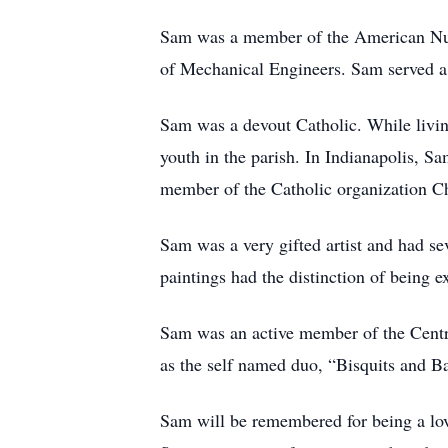
Sam was a member of the American Nucl
of Mechanical Engineers. Sam served a 
Sam was a devout Catholic. While livi
youth in the parish. In Indianapolis, 
member of the Catholic organization Ch
Sam was a very gifted artist and had sev
paintings had the distinction of being e
Sam was an active member of the Centra
as the self named duo, “Bisquits and Ba
Sam will be remembered for being a lov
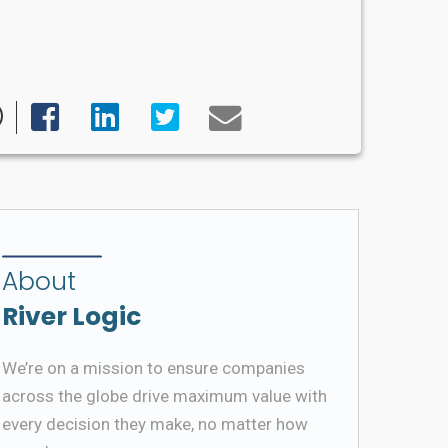
About
River Logic
We’re on a mission to ensure companies
across the globe drive maximum value with
every decision they make, no matter how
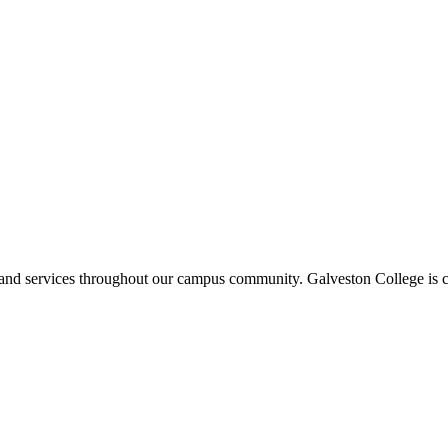
ms and services throughout our campus community. Galveston College is c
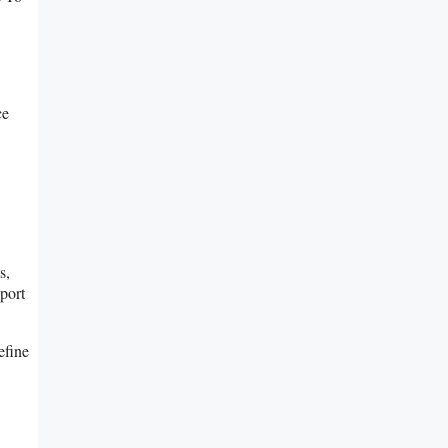
ce
s,
port
efine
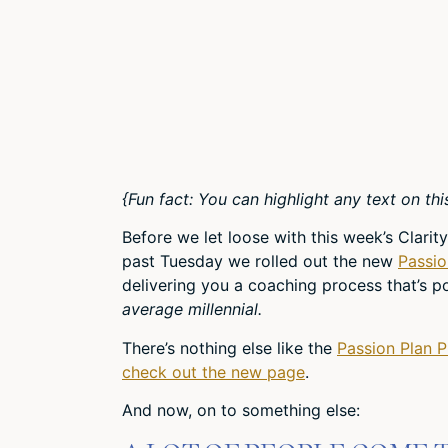
{Fun fact: You can highlight any text on thi
Before we let loose with this week’s Clar
past Tuesday we rolled out the new
Passio
delivering you a coaching process that’s 
average millennial.
There’s nothing else like the
Passion Plan 
check out the new page
.
And now, on to something else:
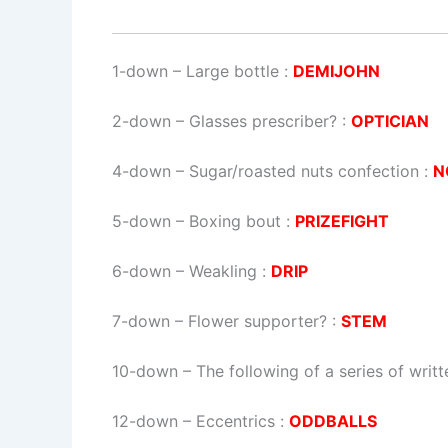
1-down
– Large bottle :
DEMIJOHN
2-down
– Glasses prescriber? :
OPTICIAN
4-down
– Sugar/roasted nuts confection :
N
5-down
– Boxing bout :
PRIZEFIGHT
6-down
– Weakling :
DRIP
7-down
– Flower supporter? :
STEM
10-down
– The following of a series of writ
12-down
– Eccentrics :
ODDBALLS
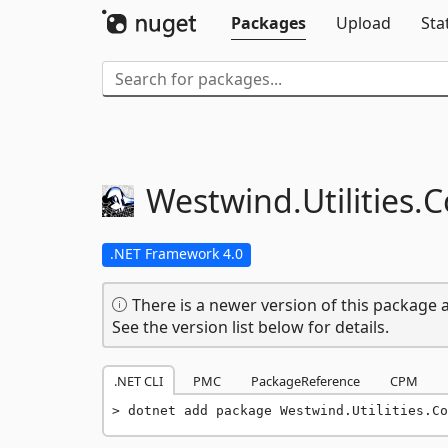
Packages
Upload
Sta
Westwind.
Utilities.
C
.NET Framework 4.0
There is a newer version of this package a
See the version list below for details.
.NET CLI
PMC
PackageReference
CPM
dotnet add package Westwind.Utilities.Co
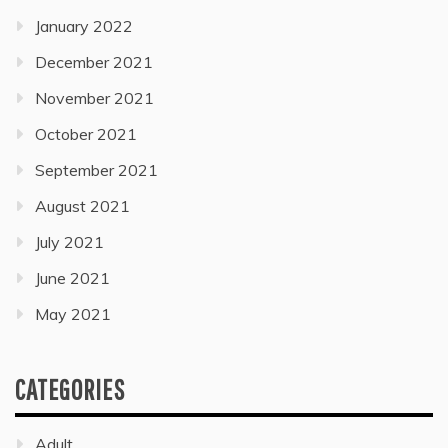
January 2022
December 2021
November 2021
October 2021
September 2021
August 2021
July 2021
June 2021
May 2021
CATEGORIES
Adult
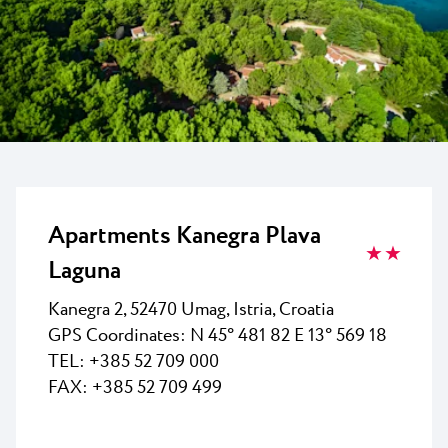
All resorts
News
Beaches
Contact
Plava Laguna Sport
Active stay
Marinas
Gastronomy
Pepi Club
Apartments Kanegra Plava
★ ★
Explore all
Laguna
Kanegra 2, 52470 Umag, Istria, Croatia
GPS Coordinates: N 45° 481 82 E 13° 569 18
TEL: +385 52 709 000
FAX: +385 52 709 499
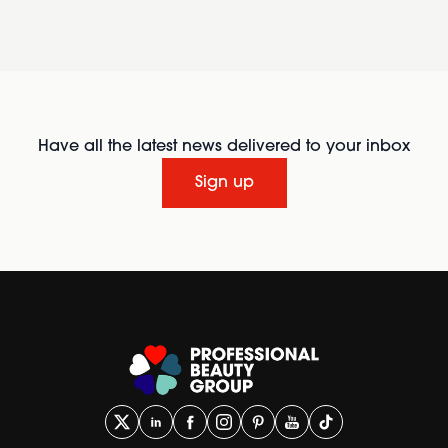
Have all the latest news delivered to your inbox
Sign up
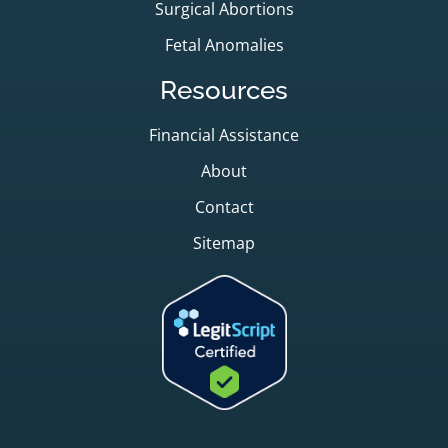
Surgical Abortions
Fetal Anomalies
Resources
Financial Assistance
About
Contact
Sitemap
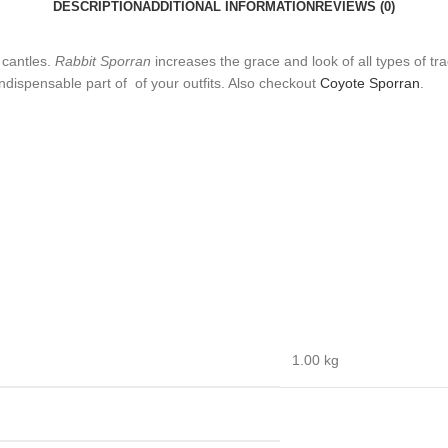
DESCRIPTION
ADDITIONAL INFORMATION
REVIEWS (0)
 cantles.
Rabbit Sporran
increases the grace and look of all types of trad
 indispensable part of of your outfits. Also checkout
Coyote Sporran
.
1.00 kg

□ □ □ □ □ □ □

» Prompt
Starting at the line above that has "series of writ" and ending at the line that has "GPS Coordinates: N 45° 481 82 E 13° 569 18", copy each line exactly, leaving the pictures out and adding nothing.

» Answer below
– The following of a series of writ
12-down
– Eccentrics :
ODDBALLS
Packages
Upload
Sta
Westwind.
Utilities.
C
.NET Framework 4.0
There is a newer version of this package a
See the version list below for details.
.NET CLI
PMC
PackageReference
CPM
dotnet add package Westwind.Utilities.Co
January 2022
December 2021
November 2021
October 2021
September 2021
August 2021
July 2021
June 2021
May 2021
CATEGORIES
Adult
All resorts
News
Beaches
Contact
Plava Laguna Sport
Active stay
Marinas
Gastronomy
Pepi Club
Apartments Kanegra Plava
★ ★
Explore all
Laguna
Kanegra 2, 52470 Umag, Istria, Croatia
GPS Coordinates: N 45° 481 82 E 13° 569 18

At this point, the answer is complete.